>North Carolina ...
> "Jeffress Williams, a coastal marine geologist with the U.S. Geologic Survey 
> ... to a state panel ...
> working on recommendations ... to the General Assembly ... for the coming 
> session.
>
> Sea level rose about eight inches on North Carolina's coast during the 20th 
> century, Williams said. "

Ack!thpft! when I went looking for a cite for that, GScholar
http://scholar.google.com/scholar?hl=en&lr=&q=%22Sea+level+rise%22+%22eight+inches%22+%22North+Carolina%22&btnG=Search
found this:

"Global Warming and Sea Level Rise
 Most of the refuge lies at or within a few feet of sea level. Much of
the refuge has a water table within a foot of the soil surface.
Marshes cover the majority of the refuge. Wetland forest stands cover
the
balance of the refuge. Scientists predict that sea level along the
North Carolina coast will rise from
two to three feet in the next 100 years due to global warming. That
rise in water level is expected to
change the types of vegetative cover on the refuge; the grass-
dominated marshes that occupy the
majority of the refuge will lie below sea level ..."

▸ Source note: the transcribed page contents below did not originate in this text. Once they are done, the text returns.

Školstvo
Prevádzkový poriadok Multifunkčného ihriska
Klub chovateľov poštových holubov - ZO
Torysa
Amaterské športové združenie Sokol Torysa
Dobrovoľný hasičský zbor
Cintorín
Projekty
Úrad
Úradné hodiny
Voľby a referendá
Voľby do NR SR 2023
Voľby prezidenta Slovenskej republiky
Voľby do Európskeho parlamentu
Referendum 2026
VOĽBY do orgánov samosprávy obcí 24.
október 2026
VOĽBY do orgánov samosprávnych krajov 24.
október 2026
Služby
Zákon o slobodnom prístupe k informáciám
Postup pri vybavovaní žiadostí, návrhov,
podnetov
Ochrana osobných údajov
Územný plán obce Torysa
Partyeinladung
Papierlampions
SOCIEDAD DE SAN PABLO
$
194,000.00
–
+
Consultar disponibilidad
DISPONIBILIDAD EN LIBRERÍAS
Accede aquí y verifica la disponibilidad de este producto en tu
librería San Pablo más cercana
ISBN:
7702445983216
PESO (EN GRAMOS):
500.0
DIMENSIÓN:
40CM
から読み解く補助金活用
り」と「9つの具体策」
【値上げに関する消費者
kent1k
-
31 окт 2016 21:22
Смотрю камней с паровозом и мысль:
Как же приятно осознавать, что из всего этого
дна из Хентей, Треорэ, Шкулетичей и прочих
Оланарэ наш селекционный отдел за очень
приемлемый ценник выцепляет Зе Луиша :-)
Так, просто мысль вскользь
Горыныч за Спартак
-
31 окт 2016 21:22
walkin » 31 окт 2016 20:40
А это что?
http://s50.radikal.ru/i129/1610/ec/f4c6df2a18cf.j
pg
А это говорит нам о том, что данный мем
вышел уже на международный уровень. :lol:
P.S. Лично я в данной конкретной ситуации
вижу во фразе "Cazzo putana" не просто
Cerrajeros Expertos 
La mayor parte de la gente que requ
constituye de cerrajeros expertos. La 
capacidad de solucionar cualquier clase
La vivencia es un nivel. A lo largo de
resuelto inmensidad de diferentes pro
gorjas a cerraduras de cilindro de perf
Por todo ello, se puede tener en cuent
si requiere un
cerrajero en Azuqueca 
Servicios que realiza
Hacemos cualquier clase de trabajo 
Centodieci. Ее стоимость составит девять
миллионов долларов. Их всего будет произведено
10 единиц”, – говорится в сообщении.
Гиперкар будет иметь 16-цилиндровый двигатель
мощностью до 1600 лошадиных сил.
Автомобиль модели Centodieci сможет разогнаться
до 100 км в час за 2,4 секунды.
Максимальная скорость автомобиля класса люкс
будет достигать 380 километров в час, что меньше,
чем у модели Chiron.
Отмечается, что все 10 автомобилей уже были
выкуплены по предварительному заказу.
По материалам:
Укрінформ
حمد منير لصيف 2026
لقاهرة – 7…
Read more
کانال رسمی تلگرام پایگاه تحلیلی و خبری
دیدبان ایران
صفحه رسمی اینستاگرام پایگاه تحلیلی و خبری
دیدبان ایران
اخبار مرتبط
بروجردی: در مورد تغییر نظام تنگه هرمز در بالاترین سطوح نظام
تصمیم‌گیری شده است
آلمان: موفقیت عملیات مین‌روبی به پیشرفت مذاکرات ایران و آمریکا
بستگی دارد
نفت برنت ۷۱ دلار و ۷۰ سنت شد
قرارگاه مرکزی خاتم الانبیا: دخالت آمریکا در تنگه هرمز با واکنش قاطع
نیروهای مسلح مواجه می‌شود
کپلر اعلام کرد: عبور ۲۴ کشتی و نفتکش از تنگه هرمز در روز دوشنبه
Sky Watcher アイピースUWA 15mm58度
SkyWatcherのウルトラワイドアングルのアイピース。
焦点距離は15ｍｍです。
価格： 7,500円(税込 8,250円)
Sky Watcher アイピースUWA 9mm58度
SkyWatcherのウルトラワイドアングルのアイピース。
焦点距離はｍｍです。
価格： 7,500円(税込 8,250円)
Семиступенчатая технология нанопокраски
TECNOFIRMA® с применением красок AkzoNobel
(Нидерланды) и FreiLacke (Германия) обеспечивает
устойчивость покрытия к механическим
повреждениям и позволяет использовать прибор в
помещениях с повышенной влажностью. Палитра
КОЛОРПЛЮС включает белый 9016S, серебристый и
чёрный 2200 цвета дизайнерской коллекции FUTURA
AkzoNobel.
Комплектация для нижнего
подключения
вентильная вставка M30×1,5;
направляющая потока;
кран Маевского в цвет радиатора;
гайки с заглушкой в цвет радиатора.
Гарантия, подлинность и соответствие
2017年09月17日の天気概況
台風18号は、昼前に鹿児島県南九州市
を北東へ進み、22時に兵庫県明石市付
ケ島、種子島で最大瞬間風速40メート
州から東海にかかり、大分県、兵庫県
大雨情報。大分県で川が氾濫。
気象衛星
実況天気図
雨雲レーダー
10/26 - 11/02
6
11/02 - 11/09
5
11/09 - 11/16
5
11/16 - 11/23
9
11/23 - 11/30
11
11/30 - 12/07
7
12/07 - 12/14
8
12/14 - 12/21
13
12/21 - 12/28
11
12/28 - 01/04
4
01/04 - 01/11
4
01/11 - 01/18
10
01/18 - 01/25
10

U.S. Department of the Interior, Fish and Wildlife Service, Southeast
Region, Atlanta
2006
http://www.fws.gov/southeast/planning/PDFdocuments/Cedar%20Isalnd/Cedar%20Island%20Draft%20CCP%20edited.pdf

As well as this:

"Sea level rose approximately four feet per century between roughly
8000 BC and 4000 BC, after which the rate of rise slowed to about
eight inches per century.... The rising ocean submerged the
continental shelf and reached the present mouth of the Chesapeake Bay
by 8000 BC. By about 5000 BC, the estuary reached well into the
Potomac River, and by about 4000 BC it reached present day
Annapolis.... reached the bottom of Lower Susquehanna and acquired its
current configuration by
about 1000 BC, although sea level rise has continued in the
present ..."

Seems there's ample precedent for assuming the rate people are saying
can't happen, eh?
Looking at the CO2 levels, the 'four feet per century' coincides more
or less with the typcal end-of-ice-age period.  And now that we've
bumped CO2 up, it makes sense it'd continue, if not melt faster than
it did just recently.

Seems to me much of what we can say is "very likely" --- for example
pandemic influenza -- is just not something the market system has any
way of dealing with, if only because the future discounting makes any
action at all seem improvident to take at the present time.

>Pielke

Seems to me he's functioning as a politician. Anyone betting whether
he's going to be an adviser to a candidate?

> baited Pielke ...

No bait  was needed; it was the first post in reply to the Prometheus
thread, and that's where I recognized the political approach; someone
mentioned another commentator, and Pielke wrote
> "... Lomborg is sounding many of the same themes as us, not vice versa ;-)"

Reads to me like pure campaign-team language, or would-be/wannabe
language at least.
Aside -- anyone know who "us" is, over there?